[Start of Attachment]
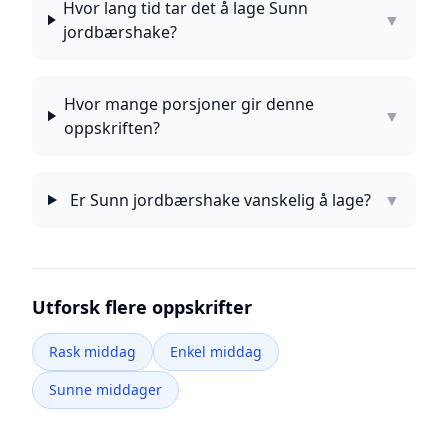
Hvor lang tid tar det å lage Sunn
▼
jordbærshake?
Hvor mange porsjoner gir denne
▼
oppskriften?
Er Sunn jordbærshake vanskelig å lage?
▼
Utforsk flere oppskrifter
Rask middag
Enkel middag
Sunne middager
[End of Attachment]
Locate the word "jordbærshake" in the records above, and return each line that has it.

◆ EXERCISE RESULT:
jordbærshake?
Er Sunn jordbærshake vanskelig å lage?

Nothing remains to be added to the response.